Ma non era lì per compiacimento. C’era per ricordare allo Stato i suoi doveri, l’impegno – niente affatto concluso – a ricercare la verità e fare giustizia.
"Ora si potrà fare luce sui delitti? Avere la verità che noi familiari delle vittime chiediamo da decenni? Si potranno scoprire le complicità e porre fine ai misteri, prendere chi comanda e porre la parola fine?”.
La sua voce si è levata al di sopra del clamore, degli applausi, dei flash dei fotografi. Ha tuonato come un monito, un sollecito a non adagiarsi sugli allori della vittoria ma ad andare oltre, a cercare ancora, perché quel capo imprendibile – che forse ha deciso di farsi prendere prima che lo facesse il male che lo sta divorando – forse non è l’ultimo.
“Non è finita finché non è finita” diceva il mio maestro di scherma davanti a qualche punto di svantaggio, durante un incontro: mai lasciar intendere all’avversario il timore della sconfitta, mai abbassare la guardia. Vale per chi sta vincendo e vale per chi sta perdendo.
Cosa Nostra non è finita, anche se ne è stato colpito un organo vitale. Nuove leve sono state formate, nuovi padrini ambiranno alla successione al suo vertice, come del resto fu per lo stesso Messina Denaro, divenuto erede di Riina che l’aveva “tenuto a battesimo”.
Quel capo, che pare racchiudere nel cognome la sintesi dei suoi ideali – territorio e ricchezza –, con ogni probabilità non è mai uscito dalla sua Sicilia e per i trent’anni della sua latitanza ha potuto contare sulla copertura d’una comunità fedele ed omertosa.
Forse allora bisogna cominciare proprio da qui: dallo scardinamento di queste forme di “affezionamento” malate ed incancrenite affinché possa infine proclamarsi un’autentica vittoria.

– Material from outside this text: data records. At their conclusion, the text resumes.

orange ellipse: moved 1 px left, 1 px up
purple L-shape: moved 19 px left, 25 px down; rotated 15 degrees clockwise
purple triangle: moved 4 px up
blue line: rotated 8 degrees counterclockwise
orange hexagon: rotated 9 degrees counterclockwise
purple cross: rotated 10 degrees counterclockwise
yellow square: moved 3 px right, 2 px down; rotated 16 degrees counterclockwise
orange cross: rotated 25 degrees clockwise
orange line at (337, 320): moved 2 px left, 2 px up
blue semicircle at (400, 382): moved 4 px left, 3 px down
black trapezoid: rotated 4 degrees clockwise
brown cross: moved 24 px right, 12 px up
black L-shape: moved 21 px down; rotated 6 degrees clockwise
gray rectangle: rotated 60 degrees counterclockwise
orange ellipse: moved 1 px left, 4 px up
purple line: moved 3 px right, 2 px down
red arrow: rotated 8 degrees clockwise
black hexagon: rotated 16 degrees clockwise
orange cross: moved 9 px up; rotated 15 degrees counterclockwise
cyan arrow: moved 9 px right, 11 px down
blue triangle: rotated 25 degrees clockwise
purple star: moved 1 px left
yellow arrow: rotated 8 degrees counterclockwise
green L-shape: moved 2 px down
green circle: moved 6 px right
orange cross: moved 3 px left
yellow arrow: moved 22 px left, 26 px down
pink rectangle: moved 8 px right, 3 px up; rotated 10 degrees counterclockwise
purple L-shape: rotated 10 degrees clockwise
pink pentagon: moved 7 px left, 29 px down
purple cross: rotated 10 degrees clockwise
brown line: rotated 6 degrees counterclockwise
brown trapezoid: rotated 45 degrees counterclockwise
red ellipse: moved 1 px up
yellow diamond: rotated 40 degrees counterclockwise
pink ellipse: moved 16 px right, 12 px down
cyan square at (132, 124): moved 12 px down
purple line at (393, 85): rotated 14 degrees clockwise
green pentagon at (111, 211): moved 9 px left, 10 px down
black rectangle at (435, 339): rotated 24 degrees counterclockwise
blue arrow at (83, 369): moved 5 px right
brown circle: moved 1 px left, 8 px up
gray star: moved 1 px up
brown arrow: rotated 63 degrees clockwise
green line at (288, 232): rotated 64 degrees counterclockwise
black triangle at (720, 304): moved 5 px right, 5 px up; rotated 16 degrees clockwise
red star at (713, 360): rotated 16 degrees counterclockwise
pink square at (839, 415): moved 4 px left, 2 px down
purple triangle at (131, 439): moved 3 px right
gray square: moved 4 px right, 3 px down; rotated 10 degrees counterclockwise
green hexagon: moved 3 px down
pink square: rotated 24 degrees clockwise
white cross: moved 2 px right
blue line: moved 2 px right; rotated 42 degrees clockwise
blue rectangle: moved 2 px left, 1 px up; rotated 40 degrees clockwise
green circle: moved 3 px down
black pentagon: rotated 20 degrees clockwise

Sul loro dis-valore occorre che vadano chiamate a riflettere – nell’ambito di concreti percorsi di educazione civica e alla legalità - anche le nuove generazioni, lontanissime dagli anni dei complotti, degli omicidi e delle stragi; quelle che nulla sanno della fine di Giuseppe Di Matteo o che ricordano i nomi di Falcone e Borsellino solo perché hanno una scuola che è loro intitolata; quelle per cui Matteo Messina Denaro è l’individuo delle immagini dei TG: un uomo non più giovane, dimesso e malato la cui cattura non giustifica tanto tripudio e che quasi non ha senso arrestare a distanza di così tanti anni da ciò che ha commesso.
Ecco perché allora la battaglia per la verità e la giustizia non può mai considerarsi vinta; la loro ricerca deve diventare un bisogno universale, sentito con la stessa volontà e la stessa tenacia d’un padre coraggioso, che le insegue nonostante le gambe malferme; che le urla nonostante il fiato corto e la voce flebile.
Vincenzo per primo lo sa. Ed è perciò che, alla domanda insidiosa d’un giornalista che gli chiedeva se ora taglierà finalmente la barba, ha risposto con fermezza e decisione: “NO!”